■ Exercise ■
Please tally the lines in the records that include the word "diseases" and answer with the bare number.

Excerpts from a dataset
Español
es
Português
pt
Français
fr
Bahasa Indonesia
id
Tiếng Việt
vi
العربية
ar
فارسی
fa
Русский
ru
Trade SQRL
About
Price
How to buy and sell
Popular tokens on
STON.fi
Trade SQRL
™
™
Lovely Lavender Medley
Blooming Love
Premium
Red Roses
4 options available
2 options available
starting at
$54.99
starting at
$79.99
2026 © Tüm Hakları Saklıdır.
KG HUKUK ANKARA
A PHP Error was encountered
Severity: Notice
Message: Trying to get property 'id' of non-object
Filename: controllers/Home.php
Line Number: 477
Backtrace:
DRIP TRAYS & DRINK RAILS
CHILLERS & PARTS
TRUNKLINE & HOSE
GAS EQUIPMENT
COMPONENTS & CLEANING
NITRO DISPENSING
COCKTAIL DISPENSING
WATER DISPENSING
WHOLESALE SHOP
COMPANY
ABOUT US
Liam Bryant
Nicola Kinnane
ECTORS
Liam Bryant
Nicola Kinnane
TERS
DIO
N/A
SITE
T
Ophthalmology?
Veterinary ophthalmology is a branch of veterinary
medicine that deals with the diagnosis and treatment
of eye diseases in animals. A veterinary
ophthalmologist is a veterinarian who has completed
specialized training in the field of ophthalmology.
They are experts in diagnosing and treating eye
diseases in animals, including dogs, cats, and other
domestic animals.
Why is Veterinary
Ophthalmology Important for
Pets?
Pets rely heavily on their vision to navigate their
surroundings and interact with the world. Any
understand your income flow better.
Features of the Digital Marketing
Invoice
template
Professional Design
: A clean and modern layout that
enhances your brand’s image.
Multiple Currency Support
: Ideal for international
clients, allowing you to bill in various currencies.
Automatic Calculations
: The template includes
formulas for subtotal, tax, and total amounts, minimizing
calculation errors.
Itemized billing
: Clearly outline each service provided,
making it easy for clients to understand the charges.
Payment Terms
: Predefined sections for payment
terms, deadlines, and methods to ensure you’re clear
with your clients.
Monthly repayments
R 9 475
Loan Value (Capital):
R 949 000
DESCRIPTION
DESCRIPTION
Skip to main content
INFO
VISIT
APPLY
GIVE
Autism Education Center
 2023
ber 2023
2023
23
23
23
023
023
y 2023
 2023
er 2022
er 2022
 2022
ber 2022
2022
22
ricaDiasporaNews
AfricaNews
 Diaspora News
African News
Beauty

■ Your solution ■
2